La sceneggiatura è povera di dialoghi, ma un buon cast d’ensemble rende comunque convincente il film, mantenendo un ritmo sostenuto. Le questioni di coscienza vengono mostrate e non raccontate, e ogni inquadratura è costruita con attenzione e poesia, soprattutto quando i soggetti sono incorniciati da cortine di lino vaporose, finestre, porte e recinti. L’interesse visivo di 1945 è sicuramente una ricchezza artistica e creativa del film. La colonna sonora malinconica, curata da Tibor Szemzo, riprende la musica tradizionale ebraica, evolvendo in un tema di percussioni inquietante, a uno spartito più corposo e tradizionale della musica ebraica. La storia è attraversata dal mistero, da bugie, confessioni e omertà. L’ombra della guerra è molto presente e gran parte dei personaggi hanno degli scheletri nell’armadio o delle colpe con cui farei conti. La deportazione è raccontata come un sentimento di rabbia, dolore e avidità, all’interno di una confusa divisione delle parti: chi sta dalla parte del bene e chi del male non è facilmente identificabile. Torok riesce a catturare lo spettatore con una regia magnetica e ambiziosa, che punta molto sull’estetica, ma questo dramma storico che sembra rendere omaggio a film del passato come Mezzogiorno di Fuoco, è un film originale che rientra, tuttavia, nel cinema indipendente o d’autore. 

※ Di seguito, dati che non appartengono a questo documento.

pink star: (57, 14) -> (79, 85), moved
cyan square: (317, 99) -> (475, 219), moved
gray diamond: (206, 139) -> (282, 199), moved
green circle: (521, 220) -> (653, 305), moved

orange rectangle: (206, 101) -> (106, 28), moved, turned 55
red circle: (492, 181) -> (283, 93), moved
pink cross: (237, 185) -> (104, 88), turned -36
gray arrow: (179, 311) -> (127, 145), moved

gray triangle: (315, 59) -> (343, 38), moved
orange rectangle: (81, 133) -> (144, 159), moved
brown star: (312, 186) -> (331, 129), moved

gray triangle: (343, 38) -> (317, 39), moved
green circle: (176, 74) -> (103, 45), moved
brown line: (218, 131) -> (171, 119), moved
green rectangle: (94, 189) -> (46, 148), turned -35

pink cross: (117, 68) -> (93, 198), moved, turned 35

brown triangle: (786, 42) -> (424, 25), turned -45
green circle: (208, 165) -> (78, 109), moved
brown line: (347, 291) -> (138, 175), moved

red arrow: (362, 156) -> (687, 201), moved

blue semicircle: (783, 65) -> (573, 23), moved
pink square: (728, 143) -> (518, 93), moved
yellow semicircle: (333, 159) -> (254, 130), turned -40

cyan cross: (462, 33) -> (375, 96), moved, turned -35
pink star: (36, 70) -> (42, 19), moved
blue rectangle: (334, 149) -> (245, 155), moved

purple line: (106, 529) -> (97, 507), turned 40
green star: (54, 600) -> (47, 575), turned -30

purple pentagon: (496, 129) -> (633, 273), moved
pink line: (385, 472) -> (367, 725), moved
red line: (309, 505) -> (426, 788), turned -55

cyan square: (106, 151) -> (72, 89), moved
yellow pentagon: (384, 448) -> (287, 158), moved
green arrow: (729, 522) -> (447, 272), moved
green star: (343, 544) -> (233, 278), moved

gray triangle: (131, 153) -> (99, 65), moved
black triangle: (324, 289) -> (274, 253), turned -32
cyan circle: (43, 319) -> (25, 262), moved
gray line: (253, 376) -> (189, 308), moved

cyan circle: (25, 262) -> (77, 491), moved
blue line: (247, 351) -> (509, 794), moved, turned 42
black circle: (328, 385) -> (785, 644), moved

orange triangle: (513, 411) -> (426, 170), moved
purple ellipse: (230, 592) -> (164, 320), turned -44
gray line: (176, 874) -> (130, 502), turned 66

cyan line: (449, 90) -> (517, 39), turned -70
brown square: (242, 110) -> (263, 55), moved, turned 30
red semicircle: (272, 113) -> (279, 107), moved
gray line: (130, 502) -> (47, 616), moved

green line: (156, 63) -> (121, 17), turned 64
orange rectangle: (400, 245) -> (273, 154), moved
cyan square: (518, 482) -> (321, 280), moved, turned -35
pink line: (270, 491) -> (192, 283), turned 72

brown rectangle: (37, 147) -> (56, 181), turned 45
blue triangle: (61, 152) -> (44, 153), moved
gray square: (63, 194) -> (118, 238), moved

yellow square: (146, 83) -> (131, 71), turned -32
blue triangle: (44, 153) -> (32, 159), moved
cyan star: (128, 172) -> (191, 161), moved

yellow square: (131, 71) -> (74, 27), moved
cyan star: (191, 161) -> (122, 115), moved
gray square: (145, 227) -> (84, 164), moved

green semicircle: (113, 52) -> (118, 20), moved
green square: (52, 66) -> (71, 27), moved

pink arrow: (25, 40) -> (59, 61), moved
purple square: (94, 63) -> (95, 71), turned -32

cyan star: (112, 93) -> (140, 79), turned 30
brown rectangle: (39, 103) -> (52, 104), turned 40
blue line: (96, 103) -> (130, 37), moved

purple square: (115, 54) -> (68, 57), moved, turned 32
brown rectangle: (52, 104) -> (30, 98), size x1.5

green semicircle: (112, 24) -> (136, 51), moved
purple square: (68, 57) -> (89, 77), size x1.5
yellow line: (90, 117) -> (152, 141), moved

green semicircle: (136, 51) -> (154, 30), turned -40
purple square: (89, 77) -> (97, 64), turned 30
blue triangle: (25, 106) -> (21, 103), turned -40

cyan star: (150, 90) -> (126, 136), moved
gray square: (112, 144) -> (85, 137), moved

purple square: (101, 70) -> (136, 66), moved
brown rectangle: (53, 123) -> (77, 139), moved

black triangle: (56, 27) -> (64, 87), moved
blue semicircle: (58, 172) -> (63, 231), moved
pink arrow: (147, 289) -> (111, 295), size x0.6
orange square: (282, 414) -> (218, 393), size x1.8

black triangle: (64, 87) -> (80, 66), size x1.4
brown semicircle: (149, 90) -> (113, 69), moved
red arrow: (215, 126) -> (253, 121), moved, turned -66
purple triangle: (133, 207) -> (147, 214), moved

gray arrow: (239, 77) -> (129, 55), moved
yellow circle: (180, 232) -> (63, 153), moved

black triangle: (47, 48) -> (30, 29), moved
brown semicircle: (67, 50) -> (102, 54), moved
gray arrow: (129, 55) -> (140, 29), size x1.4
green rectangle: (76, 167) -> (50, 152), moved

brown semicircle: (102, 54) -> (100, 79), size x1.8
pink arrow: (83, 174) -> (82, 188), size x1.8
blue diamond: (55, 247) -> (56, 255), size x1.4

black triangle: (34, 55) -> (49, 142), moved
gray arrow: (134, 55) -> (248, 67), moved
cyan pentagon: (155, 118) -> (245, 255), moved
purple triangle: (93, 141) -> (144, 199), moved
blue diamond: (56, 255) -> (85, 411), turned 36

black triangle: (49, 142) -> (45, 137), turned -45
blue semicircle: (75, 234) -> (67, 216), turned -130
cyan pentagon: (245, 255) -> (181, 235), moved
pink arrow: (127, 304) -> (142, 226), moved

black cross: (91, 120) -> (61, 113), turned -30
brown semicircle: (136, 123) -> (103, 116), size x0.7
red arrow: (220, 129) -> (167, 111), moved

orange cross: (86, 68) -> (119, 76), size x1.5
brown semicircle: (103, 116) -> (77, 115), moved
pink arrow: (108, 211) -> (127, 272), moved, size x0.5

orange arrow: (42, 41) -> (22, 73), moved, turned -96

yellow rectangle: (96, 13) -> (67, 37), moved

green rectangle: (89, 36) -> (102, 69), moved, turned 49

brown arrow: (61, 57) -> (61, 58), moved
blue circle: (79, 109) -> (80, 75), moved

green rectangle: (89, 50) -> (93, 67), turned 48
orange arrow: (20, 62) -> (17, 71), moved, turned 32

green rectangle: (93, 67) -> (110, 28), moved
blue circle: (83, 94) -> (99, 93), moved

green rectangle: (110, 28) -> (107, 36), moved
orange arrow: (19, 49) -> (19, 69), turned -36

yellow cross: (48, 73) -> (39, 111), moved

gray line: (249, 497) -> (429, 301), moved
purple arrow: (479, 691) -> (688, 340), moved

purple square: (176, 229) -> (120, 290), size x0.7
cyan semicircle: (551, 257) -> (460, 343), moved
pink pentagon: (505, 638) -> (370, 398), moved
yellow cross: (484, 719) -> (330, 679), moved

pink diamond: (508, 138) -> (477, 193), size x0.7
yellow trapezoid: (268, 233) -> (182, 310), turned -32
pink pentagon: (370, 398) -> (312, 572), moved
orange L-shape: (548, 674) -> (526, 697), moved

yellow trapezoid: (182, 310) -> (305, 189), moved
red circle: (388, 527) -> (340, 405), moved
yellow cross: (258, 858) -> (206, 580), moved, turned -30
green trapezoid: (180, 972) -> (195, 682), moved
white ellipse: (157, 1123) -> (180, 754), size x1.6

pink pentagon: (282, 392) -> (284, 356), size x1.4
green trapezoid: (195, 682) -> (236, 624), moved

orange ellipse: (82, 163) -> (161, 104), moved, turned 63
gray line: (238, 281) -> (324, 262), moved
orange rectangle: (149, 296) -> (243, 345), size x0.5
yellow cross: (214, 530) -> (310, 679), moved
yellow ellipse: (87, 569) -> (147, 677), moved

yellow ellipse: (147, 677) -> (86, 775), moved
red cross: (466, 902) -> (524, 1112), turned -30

1945: la recensione del film di Torok

La storia suona abbastanza familiare e fa eco a “Cronaca di una morte annunciata” di Gabriel Garcia Marquez, soprattutto per il modo in cui le azioni degli abitanti del villaggio sono quasi preordinate da una combinazione delle loro posizioni e delle aspettative degli altri. Il tono solenne e sobrio del dramma viene a volte interrotto da momenti un po’ sgraziati che rasentano il melodrammatico, come quando il regista mette a fuoco la sua macchina fotografia su un paio di minuscole scarpe appartenute a un bambino morto durante la guerra; o quando Istvan accusa la moglie con i lividi di aver dormito con l’amico ebreo che ha tradito con le autorità. Tuttavia 1945 è molto legato anche ai film anni ’30 e ’40, per il modo in cui Torok e il direttore della fotografia Ragalyi assemblano gli elementi visivamente all’interno della cornice. I set vissuti e gli esterni più diversi sono opera dell’architetto e scenografo Laszlo Rajk. Nel cast brillano Péter Rudolf, Bence Tasnádi, Tamás Szabó Kimmel e Dóra Sztarenki. 1945 è distribuito in Italia da Mariposa Cinematografica e Barz and Hippo che credono nel talento e in un cinema considerato di nicchia, ma pronto per diventare di tutti. In fondo ha vinto numerosi premi in tutto il mondo, come il Premio Avner Shalev Mad Vashem come Miglior rappresentazione artistica dell’Olocausto al Jerusalem Film Festival 2017, il premio per il miglior soggetto al Miami Jewish Film Festival, il premio dei critici e del pubblico al San Francismo Jewish Film Festival, il primo premio della critica cinematografica ungherese, il premio per il miglior regista al Berlin Jewish Film Festival, e tanti altri. Quindi forse vale la pena andare al cinema e sostenere il coraggio di proporre qualcosa di vero, emozionante, istruttivo e ben fatto, a livello visivo e a livello narrativo.